Write out every line below with no difference at all.

> **SUPPLIED RECORDS**:
▼▼▼
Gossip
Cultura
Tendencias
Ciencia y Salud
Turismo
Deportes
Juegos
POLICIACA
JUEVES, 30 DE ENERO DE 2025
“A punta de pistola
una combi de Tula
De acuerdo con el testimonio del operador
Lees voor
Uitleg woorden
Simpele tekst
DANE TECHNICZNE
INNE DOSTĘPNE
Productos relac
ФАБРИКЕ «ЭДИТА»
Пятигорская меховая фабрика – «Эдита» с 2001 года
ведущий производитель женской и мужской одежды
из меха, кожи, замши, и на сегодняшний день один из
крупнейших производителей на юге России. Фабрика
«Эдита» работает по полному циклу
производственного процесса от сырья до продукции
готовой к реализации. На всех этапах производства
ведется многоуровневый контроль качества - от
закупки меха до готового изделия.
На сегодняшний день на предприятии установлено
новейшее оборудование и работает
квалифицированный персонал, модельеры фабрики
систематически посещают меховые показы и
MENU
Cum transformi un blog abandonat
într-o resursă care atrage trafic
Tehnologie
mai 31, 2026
▲▲▲
> **YOUR SOLUTION**:
Gossip
Cultura
Tendencias
Ciencia y Salud
Turismo
Deportes
Juegos
POLICIACA
JUEVES, 30 DE ENERO DE 2025
“A punta de pistola
una combi de Tula
De acuerdo con el testimonio del operador
Lees voor
Uitleg woorden
Simpele tekst
DANE TECHNICZNE
INNE DOSTĘPNE
Productos relac
ФАБРИКЕ «ЭДИТА»
Пятигорская меховая фабрика – «Эдита» с 2001 года
ведущий производитель женской и мужской одежды
из меха, кожи, замши, и на сегодняшний день один из
крупнейших производителей на юге России. Фабрика
«Эдита» работает по полному циклу
производственного процесса от сырья до продукции
готовой к реализации. На всех этапах производства
ведется многоуровневый контроль качества - от
закупки меха до готового изделия.
На сегодняшний день на предприятии установлено
новейшее оборудование и работает
квалифицированный персонал, модельеры фабрики
систематически посещают меховые показы и
MENU
Cum transformi un blog abandonat
într-o resursă care atrage trafic
Tehnologie
mai 31, 2026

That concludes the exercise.